Cancers display heterogeneity in genetic profiles of the individual cancer cells and in the composition of different malignant and non-malignant cell populations. Such intra-tumor heterogeneity plays a role in treatment response and the emergence of resistance to cancer therapies. Approaches that address this complexity and improve stratification of patients for treatment are therefore highly warranted. Thus, the aims of this thesis were to further develop and apply in situ technologies for expression and mutation analyses of candidate cancer genes to gain a deeper understanding of cancer biology and to study intra-tumor heterogeneity.
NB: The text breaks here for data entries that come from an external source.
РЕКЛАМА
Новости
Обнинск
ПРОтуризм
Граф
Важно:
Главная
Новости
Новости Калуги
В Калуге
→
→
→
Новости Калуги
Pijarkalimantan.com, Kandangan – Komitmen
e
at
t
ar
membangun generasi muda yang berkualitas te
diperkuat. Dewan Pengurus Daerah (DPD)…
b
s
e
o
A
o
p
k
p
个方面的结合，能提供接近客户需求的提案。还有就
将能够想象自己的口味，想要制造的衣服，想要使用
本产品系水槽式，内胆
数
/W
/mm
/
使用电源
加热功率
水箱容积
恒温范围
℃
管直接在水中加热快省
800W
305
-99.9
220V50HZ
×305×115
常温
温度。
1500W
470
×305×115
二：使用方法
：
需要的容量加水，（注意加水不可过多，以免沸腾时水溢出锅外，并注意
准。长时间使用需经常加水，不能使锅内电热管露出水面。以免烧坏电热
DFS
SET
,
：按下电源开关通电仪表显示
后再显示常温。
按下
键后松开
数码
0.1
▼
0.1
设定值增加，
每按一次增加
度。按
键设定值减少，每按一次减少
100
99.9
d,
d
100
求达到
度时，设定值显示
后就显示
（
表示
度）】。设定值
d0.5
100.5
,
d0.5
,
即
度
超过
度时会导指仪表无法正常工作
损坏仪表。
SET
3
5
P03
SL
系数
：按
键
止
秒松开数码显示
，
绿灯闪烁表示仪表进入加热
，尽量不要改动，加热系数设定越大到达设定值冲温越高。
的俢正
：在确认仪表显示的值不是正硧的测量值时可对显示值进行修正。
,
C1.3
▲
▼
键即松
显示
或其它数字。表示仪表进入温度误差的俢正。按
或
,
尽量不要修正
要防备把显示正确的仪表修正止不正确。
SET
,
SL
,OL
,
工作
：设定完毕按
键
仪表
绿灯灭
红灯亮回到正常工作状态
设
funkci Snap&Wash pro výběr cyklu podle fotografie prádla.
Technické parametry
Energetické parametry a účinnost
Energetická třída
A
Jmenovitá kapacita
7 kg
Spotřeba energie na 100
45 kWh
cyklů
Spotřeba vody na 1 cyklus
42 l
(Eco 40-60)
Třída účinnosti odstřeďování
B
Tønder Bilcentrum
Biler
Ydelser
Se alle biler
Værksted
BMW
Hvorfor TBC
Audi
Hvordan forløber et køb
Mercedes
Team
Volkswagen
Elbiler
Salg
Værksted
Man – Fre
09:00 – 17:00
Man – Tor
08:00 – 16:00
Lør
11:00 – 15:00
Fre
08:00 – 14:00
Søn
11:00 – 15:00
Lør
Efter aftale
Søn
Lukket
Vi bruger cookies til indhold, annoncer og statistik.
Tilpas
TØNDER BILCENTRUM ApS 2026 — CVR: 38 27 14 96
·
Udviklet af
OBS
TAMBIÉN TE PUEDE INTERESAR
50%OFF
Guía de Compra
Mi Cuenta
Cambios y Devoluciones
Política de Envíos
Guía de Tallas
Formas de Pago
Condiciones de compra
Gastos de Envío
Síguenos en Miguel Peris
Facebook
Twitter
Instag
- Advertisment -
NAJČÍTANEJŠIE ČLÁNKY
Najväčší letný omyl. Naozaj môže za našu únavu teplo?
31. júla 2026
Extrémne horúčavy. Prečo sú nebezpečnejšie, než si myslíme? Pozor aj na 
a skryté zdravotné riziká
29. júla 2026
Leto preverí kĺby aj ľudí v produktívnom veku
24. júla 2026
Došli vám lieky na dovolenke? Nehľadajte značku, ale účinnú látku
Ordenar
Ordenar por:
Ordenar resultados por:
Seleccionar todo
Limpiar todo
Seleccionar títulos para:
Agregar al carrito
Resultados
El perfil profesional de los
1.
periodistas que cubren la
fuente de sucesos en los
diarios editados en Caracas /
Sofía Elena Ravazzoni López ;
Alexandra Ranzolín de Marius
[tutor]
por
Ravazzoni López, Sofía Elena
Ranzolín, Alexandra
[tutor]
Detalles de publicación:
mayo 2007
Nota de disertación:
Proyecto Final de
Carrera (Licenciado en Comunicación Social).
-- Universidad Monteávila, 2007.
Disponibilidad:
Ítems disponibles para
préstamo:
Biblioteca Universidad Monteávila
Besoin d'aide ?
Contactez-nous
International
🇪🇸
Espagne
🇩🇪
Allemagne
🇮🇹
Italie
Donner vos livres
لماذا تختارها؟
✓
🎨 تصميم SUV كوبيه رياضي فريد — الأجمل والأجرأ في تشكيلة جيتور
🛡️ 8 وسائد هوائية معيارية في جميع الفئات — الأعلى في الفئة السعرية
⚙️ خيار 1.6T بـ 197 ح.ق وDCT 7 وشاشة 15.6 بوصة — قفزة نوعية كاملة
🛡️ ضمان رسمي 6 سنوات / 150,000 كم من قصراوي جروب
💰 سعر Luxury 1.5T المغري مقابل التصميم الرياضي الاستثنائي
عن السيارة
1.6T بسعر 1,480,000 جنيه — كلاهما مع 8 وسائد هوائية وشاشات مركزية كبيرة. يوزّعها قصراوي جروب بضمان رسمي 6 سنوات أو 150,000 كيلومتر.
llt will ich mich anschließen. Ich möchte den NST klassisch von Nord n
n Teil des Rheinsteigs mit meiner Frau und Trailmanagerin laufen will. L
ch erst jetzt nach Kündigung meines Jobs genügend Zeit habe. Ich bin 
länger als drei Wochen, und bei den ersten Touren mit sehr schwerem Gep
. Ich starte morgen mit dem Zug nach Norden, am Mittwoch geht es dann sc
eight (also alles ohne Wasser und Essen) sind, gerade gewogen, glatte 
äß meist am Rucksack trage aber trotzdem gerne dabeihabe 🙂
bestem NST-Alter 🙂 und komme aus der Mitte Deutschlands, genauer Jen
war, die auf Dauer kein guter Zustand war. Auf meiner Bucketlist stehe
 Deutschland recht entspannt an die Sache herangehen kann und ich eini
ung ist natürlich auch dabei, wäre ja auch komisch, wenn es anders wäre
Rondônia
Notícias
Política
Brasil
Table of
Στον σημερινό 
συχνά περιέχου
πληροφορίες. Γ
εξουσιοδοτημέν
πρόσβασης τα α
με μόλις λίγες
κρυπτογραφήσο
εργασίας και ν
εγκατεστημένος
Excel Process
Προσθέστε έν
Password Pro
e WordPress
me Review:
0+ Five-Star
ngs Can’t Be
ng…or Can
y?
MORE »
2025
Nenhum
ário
In paper I, we established and validated a procedure for scalable in situ hybridization of large gene sets in human formalin-fixed paraffin-embedded tissues for analysis of gene expression. This method was used in paper II for large-scale expression analysis of the tyrosine kinome and phosphatome, two gene families whose members are frequently mutated in many forms of cancers. Systematic, compartment-specific expression mapping at cell type resolution enabled us to identify several novel vascular markers that have gone unnoticed in bulk transcriptomic analyses. In papers III and IV, we used padlock probes for in situ mutation detection in single cells for studies of genetic intra-tumor heterogeneity. In paper III, multiplex detection and genotyping of oncogenic point mutations was demonstrated in routinely processed tissue materials, whereas in paper IV we further the application by demonstrating multiplex detection of fusion gene transcripts.
Collectively, the work presented in this thesis employs in situ-based methods to obtain spatial resolution of gene expression and mutation patterns in normal and cancer tissues, thereby broadening our understanding of the cancer genome.